Netflixable? Uplifting thanks to electricity — “The Boy Who Harnessed the Wind”

Sentimental and sympathetically-acted, actor-director Chiwetel Ejiofor’s “The Boy Who Harnessed the Wind” immerses us in Third World subsistence farming and the struggle just to have enough to eat in poor, corrupt countries in the developing world.

This Around the World with Netflix film, based on a true story, takes us to rural Malawi in Africa and introduces us to customs, rituals and the difficulties of life that is lived, harvest to harvest.

But when you title your film “Boy Who Harnessed the Wind,” you’re giving away the climax, unless you realize that you cannot make that your climax. Ejiofor’s movie teases and never lets us forget exactly where it’s heading. And it uses an almost unforgivable amount of its running time taking us where we know it is going.

William (Maxwell Simba) is a young teen growing up in Wimbe, a village where the corn is grown by hand and survival is measured in the baskets of dried maize you have in your larder. His father Trywell (Ejiofor, of “Twelve Years a Slave”) works the land he bought with his brother. But as the film opens, that brother dies. Trywell’s control over how the land is cultivated and guarded against flooding is in jeopardy.

Still, he’s got a couple of bright kids. Older daughter Annie (Lily Banda of TV’s “Deep State”) is waiting to get into college. Their mother (Aïssa Maïga of the French films “Paris J’taime” and “Cache”) insists on it. William is on a similar track. It’s just that their local school isn’t free, and Dad’s “after the harvest” isn’t going to cover tuition that’s due now.

Ejiofor teases “the solution” to their problems before all those problems — government corruption and indifference, drought and flood cycles, lumber exploitation, a romance tugging Annie off her path — are laid out in exacting and somewhat laborious detail.

William is the in-demand tinkerer in Wimbe. Everybody brings their radios to him to fix. And as he rummages through a nearby junkyard, we see the wheels turning in his head as he picks up this old battery or that half-broken water pump. Someday he’s going to discover the word “dynamo,” but we can already see the lightbulb flickering on and off over his head.

Ejiofor milks the cascading crises piling up on this family for all they’re worth. When Trywell looks at his boy and informs him “No one is coming to help us, you have to be a man, now” (in English and Chichewa with English subtitles), we can see William straining at the bit, dying to try out his big idea on his old man.
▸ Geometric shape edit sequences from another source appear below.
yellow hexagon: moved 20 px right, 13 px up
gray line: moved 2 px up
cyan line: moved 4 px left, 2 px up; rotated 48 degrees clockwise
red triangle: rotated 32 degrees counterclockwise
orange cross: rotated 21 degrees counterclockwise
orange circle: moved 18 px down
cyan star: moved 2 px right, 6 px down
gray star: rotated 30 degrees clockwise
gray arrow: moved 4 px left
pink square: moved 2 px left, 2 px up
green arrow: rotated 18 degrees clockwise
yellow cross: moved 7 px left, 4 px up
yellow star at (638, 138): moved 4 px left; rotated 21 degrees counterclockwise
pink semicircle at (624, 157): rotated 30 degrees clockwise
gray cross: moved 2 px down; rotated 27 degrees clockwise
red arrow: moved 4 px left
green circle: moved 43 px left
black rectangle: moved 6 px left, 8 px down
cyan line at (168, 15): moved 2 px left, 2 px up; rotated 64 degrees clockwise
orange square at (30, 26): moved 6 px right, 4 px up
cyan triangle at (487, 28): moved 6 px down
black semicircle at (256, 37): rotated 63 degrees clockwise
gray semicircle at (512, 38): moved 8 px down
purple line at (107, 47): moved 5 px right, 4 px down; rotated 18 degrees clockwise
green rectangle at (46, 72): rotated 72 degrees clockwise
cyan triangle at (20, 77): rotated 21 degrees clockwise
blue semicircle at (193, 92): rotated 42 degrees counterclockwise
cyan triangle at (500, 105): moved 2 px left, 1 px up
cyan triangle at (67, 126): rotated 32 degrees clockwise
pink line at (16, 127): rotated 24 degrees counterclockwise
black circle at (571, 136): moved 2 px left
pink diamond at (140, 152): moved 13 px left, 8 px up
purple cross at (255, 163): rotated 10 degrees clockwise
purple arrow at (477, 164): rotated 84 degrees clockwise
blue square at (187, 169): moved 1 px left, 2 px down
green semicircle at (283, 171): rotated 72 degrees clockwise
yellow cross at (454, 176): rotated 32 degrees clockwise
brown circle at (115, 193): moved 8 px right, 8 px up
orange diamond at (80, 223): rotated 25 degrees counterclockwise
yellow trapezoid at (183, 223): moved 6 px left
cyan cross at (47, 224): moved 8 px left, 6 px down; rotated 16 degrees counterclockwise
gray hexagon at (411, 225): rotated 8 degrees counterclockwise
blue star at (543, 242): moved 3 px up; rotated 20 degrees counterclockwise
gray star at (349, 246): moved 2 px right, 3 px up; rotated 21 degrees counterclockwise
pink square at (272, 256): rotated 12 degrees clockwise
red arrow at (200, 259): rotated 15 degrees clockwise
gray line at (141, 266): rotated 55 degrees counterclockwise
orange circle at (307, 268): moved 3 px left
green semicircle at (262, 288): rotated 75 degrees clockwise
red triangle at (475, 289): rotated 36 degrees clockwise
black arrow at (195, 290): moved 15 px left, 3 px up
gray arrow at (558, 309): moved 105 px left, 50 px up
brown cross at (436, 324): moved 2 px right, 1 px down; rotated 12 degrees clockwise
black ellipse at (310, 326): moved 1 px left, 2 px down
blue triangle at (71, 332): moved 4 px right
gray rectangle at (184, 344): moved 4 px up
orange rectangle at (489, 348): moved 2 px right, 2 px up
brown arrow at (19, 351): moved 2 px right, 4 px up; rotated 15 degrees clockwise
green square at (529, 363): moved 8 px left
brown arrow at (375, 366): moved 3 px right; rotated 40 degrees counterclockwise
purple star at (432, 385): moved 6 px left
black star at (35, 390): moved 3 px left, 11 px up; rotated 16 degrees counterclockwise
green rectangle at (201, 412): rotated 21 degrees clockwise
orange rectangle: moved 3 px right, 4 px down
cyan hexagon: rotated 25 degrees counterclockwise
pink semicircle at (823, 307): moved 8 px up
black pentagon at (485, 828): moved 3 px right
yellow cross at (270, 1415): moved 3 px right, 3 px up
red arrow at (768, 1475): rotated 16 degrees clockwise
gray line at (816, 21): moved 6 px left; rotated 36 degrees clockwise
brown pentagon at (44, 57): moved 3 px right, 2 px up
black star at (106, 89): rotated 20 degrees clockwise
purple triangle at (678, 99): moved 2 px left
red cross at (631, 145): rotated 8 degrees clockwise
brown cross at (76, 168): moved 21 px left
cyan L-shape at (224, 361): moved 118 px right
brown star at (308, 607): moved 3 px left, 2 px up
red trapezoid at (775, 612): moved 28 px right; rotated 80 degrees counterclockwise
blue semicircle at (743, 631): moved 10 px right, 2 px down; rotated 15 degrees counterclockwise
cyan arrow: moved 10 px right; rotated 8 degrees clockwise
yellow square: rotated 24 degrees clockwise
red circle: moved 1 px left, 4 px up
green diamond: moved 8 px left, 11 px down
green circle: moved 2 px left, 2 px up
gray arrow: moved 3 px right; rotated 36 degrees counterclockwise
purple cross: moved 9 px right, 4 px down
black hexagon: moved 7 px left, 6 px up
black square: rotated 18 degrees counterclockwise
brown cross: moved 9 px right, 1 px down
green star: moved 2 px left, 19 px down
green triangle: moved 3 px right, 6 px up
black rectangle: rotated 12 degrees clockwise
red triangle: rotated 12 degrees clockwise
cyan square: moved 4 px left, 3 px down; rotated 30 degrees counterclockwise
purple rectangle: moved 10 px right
That spoiler-title and long, teasing storytelling style hamper the film, making “Boy Who Harnessed the Wind” a classic 90 minute movie hidden 113 minute one, and the story arc a classic wait-too-late-to-get-to-the-point melodrama. The “Eureka” moment should have come earlier, perhaps written into a race against the clock to make things work before people starve, or an exploration of how life was forever changed by this Big New Thing.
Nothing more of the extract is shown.